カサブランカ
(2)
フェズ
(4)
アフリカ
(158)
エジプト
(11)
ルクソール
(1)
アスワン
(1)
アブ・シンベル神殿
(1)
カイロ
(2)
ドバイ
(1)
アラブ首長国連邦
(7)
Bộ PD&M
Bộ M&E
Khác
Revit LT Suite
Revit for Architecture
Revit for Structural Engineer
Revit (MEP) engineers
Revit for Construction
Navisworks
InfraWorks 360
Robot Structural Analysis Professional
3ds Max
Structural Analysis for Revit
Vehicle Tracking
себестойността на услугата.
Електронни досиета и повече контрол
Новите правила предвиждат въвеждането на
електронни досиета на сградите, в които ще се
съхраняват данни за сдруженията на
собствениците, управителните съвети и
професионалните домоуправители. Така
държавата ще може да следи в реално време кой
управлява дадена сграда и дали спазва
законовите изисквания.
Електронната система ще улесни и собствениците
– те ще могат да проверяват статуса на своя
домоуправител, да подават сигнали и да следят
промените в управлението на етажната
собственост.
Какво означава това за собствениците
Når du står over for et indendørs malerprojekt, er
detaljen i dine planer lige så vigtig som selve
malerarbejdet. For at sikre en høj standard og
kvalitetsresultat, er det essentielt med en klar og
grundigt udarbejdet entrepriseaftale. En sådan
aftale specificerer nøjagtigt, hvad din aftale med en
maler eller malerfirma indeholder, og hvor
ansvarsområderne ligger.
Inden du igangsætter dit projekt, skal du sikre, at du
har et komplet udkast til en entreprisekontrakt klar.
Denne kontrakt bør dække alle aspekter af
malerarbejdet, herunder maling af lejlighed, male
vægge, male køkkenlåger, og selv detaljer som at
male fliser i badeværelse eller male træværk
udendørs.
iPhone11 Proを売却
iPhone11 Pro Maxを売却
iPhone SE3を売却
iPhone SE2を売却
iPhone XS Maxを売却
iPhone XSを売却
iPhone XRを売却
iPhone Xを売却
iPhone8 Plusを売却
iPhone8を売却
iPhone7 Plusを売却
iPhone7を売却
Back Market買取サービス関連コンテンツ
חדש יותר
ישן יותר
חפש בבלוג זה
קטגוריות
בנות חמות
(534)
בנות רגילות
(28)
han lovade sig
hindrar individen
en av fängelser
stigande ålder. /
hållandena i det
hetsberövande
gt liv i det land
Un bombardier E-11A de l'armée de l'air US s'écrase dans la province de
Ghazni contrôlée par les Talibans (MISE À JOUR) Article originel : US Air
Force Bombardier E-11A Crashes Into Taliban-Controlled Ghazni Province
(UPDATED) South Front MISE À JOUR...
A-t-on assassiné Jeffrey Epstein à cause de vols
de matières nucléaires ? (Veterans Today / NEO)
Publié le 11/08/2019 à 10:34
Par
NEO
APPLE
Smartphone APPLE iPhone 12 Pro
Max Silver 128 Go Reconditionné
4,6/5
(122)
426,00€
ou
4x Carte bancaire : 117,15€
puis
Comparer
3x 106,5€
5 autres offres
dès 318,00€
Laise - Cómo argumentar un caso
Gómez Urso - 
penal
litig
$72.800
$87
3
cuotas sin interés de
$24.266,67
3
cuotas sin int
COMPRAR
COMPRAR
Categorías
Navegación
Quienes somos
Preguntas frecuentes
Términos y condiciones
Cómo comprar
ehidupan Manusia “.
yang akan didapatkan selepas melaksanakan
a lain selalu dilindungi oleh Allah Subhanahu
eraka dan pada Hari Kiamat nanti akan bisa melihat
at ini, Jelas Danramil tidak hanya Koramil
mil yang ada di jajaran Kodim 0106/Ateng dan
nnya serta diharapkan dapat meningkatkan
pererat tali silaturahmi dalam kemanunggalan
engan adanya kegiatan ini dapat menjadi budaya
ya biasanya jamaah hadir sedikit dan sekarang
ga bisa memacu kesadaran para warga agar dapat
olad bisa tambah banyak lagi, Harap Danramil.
...
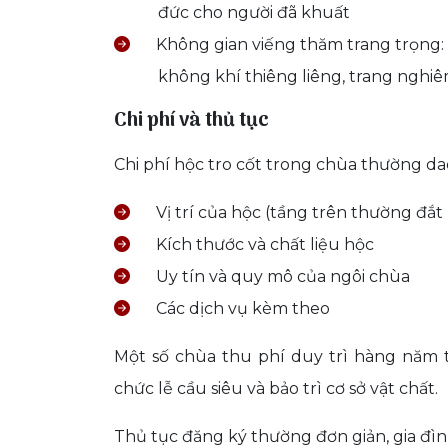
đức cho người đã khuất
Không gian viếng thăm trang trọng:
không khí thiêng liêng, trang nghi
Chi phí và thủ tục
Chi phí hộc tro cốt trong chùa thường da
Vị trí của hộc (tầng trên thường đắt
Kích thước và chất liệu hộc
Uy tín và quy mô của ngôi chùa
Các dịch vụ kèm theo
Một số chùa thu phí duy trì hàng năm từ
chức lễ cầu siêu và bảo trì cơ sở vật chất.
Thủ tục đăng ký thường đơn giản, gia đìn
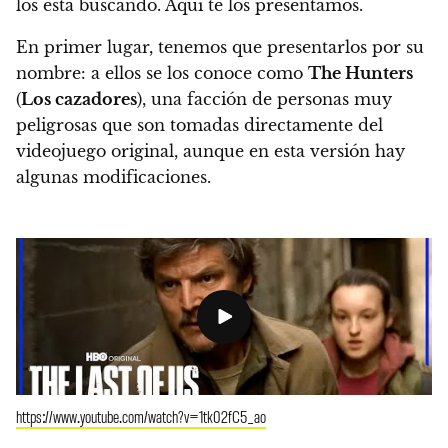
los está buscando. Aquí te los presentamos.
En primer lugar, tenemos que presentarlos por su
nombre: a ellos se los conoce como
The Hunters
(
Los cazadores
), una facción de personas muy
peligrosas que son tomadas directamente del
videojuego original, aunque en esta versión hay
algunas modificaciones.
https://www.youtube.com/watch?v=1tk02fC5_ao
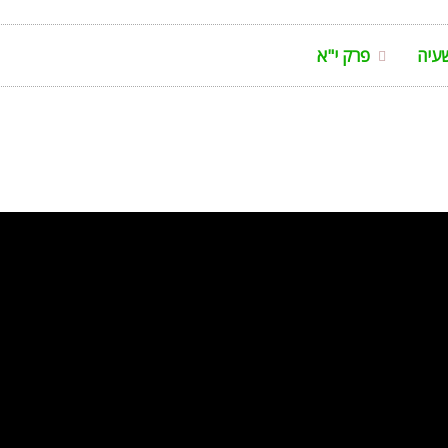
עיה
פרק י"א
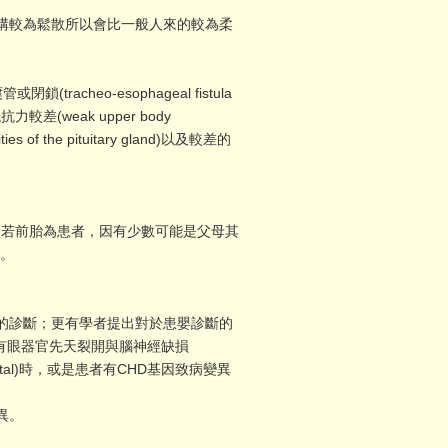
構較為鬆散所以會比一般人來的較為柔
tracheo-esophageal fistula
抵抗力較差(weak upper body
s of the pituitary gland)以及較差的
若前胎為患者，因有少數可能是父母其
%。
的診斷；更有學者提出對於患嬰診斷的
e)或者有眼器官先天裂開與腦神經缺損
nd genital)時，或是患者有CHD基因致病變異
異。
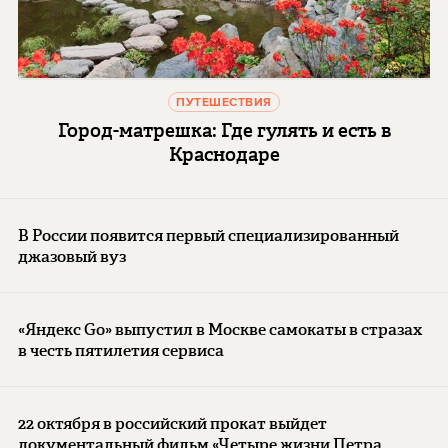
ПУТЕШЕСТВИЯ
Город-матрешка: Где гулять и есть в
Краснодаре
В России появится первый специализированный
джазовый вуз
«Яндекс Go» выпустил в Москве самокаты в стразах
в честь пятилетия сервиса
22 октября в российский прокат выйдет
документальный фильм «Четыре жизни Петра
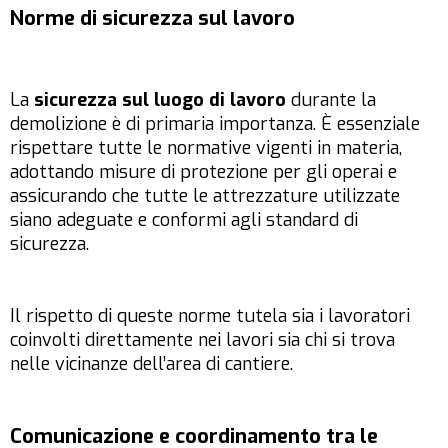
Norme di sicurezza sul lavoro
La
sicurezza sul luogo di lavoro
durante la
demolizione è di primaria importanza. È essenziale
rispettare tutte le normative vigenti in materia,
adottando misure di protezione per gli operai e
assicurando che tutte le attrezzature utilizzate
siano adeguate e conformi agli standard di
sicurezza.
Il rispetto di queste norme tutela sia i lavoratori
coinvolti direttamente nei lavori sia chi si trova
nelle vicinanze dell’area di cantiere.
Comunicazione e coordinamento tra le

_Exercise instructions_. Take from the material above every line that includes the word "cuotas".

_Finished task_.
cuotas sin interés de
cuotas sin int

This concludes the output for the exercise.